▸ **Assignment**
Copy each line of the listing below where the word "Jokowi" turns up.
══ Supplied records
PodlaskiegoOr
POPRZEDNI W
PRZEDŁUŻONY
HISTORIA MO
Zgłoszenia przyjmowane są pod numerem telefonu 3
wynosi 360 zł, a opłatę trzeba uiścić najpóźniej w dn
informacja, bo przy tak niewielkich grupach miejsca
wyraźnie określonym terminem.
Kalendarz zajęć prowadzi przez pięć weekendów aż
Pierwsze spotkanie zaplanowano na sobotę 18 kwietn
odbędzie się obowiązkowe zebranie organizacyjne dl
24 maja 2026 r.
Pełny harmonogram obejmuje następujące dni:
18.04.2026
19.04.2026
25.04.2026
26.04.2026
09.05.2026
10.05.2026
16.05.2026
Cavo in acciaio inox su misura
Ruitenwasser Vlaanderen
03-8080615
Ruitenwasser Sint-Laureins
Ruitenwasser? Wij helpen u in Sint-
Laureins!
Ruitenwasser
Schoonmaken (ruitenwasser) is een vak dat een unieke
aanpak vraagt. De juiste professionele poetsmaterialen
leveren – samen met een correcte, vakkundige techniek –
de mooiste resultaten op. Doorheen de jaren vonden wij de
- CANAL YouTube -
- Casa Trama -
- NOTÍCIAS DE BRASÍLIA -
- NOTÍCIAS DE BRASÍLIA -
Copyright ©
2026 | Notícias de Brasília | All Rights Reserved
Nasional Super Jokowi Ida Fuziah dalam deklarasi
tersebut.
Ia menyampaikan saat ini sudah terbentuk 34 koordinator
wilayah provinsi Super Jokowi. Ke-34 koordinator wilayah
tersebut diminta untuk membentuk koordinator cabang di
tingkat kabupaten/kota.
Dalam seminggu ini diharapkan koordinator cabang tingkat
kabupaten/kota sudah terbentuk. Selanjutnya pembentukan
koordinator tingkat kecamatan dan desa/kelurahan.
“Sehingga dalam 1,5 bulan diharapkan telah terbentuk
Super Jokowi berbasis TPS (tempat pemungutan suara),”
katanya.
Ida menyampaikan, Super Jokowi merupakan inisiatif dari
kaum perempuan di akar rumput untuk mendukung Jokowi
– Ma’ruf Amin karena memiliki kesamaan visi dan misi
════
══ Supplied records
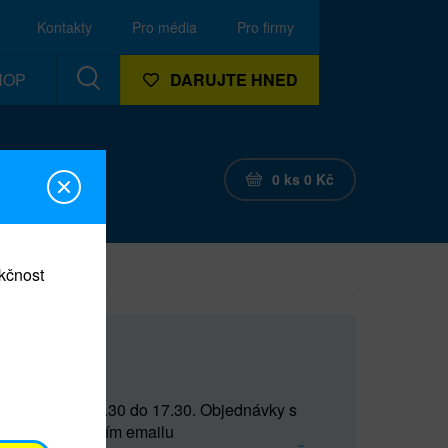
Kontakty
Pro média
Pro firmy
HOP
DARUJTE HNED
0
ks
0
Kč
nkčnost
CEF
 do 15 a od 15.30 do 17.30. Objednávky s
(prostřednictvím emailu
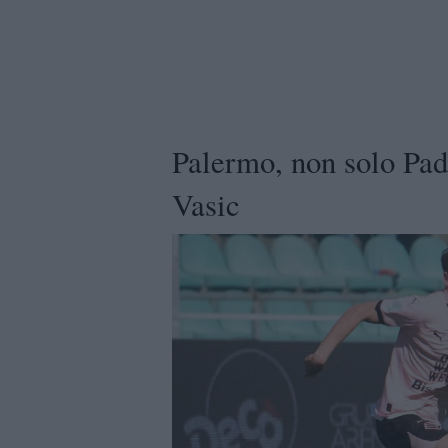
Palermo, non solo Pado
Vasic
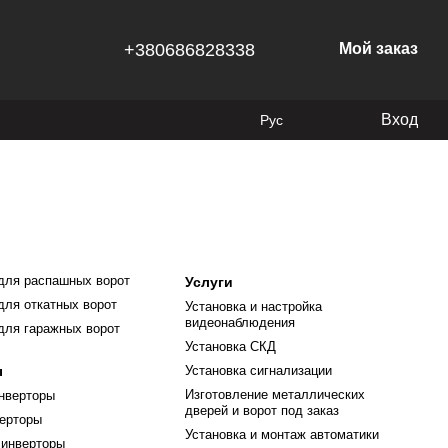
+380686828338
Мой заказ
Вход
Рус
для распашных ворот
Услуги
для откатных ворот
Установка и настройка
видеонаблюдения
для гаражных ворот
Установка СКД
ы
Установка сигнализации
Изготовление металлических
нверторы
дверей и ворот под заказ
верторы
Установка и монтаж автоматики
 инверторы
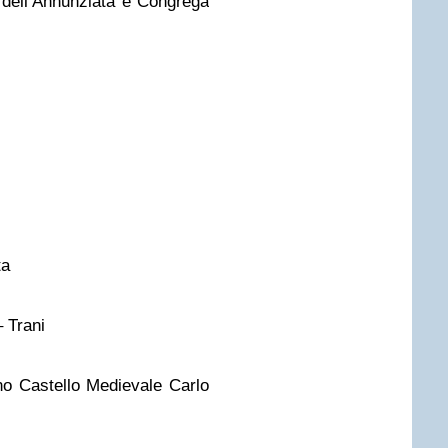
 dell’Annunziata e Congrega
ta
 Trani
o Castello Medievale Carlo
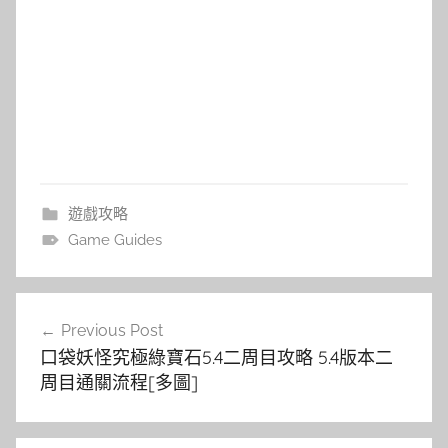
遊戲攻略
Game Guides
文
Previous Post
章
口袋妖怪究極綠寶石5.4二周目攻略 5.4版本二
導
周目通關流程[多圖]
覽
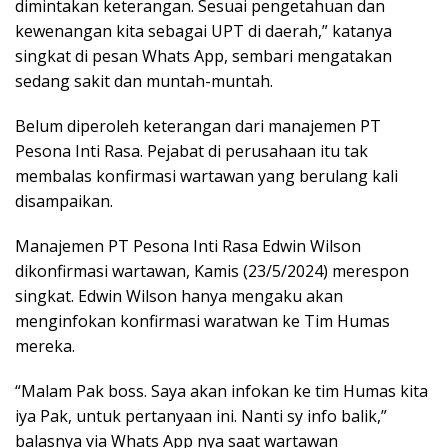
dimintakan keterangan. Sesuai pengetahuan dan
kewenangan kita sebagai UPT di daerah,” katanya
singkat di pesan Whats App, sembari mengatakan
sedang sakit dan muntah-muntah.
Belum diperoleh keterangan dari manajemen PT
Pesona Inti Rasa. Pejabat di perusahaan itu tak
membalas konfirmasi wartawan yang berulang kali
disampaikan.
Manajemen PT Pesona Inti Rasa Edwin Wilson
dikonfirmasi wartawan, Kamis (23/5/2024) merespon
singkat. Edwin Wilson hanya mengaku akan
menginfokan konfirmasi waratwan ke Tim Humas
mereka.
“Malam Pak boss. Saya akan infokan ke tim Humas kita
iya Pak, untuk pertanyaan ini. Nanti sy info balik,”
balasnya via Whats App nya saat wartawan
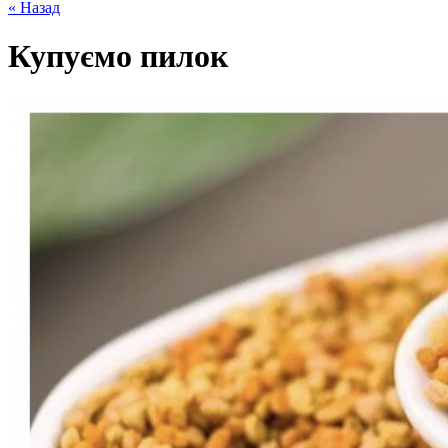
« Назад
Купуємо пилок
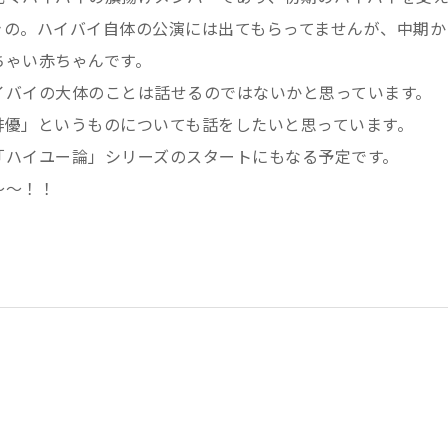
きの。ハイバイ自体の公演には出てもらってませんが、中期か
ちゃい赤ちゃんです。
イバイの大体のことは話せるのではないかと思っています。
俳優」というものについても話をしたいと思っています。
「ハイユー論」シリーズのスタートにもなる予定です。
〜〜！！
════
══ Supplied records
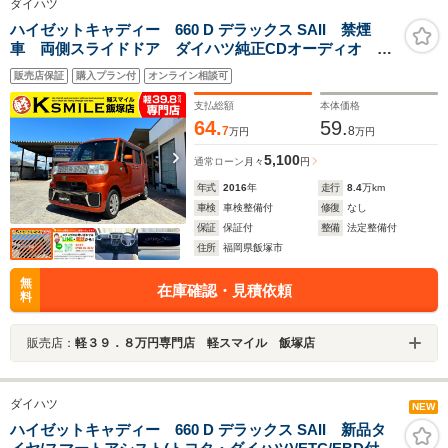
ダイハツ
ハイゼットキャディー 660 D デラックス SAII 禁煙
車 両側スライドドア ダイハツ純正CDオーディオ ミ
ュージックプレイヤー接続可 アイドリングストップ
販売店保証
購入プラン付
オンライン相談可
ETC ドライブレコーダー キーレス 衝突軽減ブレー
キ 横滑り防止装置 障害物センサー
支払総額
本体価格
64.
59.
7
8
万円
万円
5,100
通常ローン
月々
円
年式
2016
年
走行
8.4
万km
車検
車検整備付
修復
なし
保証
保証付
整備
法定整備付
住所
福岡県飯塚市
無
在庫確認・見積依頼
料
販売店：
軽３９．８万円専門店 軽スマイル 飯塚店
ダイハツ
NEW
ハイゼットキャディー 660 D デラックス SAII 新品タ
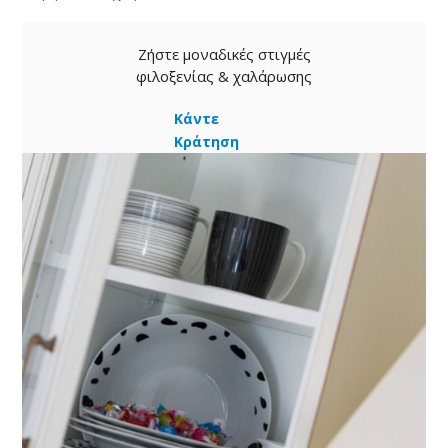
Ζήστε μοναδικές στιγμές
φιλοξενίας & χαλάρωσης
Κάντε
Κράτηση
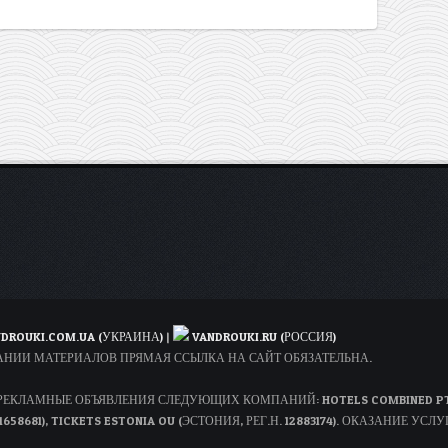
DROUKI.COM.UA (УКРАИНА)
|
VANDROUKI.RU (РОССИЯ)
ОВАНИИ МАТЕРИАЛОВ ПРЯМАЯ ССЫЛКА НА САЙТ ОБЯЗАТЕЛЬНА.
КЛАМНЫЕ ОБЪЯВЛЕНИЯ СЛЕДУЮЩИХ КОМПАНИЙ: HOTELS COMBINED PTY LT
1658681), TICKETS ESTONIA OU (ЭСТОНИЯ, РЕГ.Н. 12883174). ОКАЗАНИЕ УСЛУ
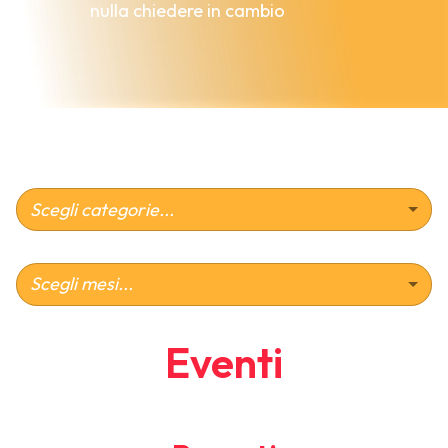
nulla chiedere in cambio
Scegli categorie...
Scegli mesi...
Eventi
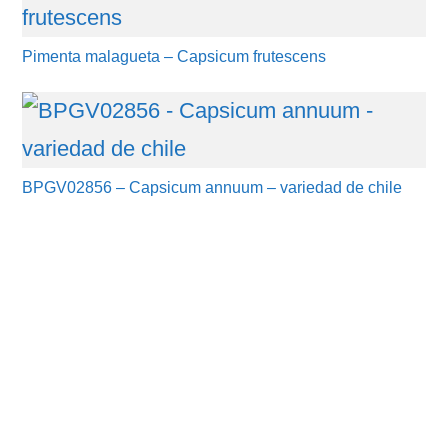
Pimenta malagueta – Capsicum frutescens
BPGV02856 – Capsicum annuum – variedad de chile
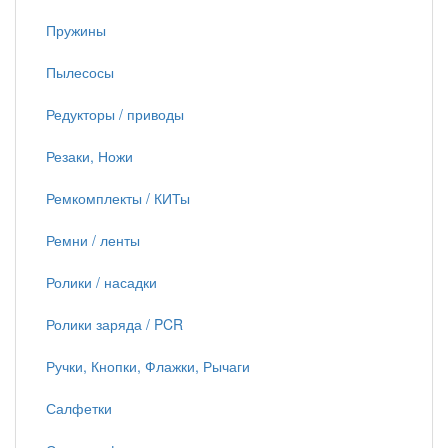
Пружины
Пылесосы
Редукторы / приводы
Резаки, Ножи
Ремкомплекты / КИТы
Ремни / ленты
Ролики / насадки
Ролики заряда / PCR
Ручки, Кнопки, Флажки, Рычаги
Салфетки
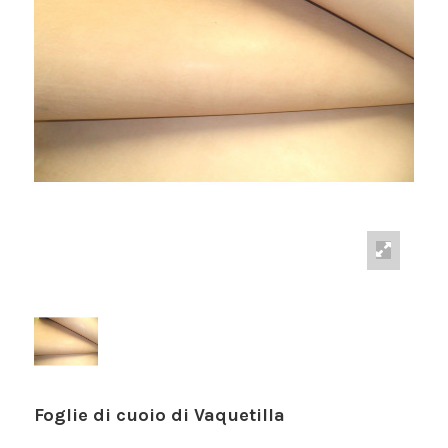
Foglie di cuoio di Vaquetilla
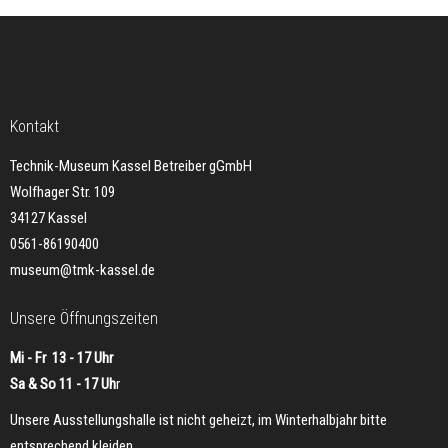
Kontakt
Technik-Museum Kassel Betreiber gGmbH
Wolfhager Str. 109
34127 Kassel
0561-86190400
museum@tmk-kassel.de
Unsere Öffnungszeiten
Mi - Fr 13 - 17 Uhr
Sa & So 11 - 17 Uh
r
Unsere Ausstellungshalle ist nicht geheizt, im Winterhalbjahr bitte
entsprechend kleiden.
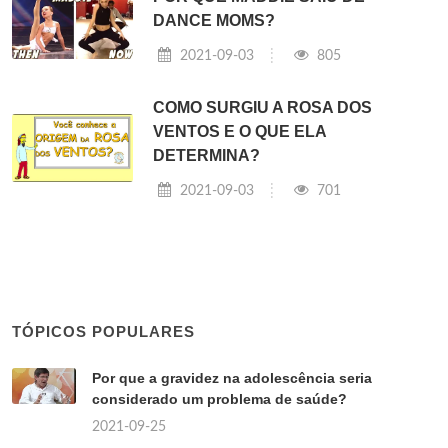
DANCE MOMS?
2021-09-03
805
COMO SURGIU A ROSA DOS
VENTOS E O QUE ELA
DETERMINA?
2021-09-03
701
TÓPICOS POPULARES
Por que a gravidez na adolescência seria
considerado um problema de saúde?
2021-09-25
════
▸ **Answer to this problem**
Nasional Super Jokowi Ida Fuziah dalam deklarasi
wilayah provinsi Super Jokowi. Ke-34 koordinator wilayah
Super Jokowi berbasis TPS (tempat pemungutan suara),”
Ida menyampaikan, Super Jokowi merupakan inisiatif dari
kaum perempuan di akar rumput untuk mendukung Jokowi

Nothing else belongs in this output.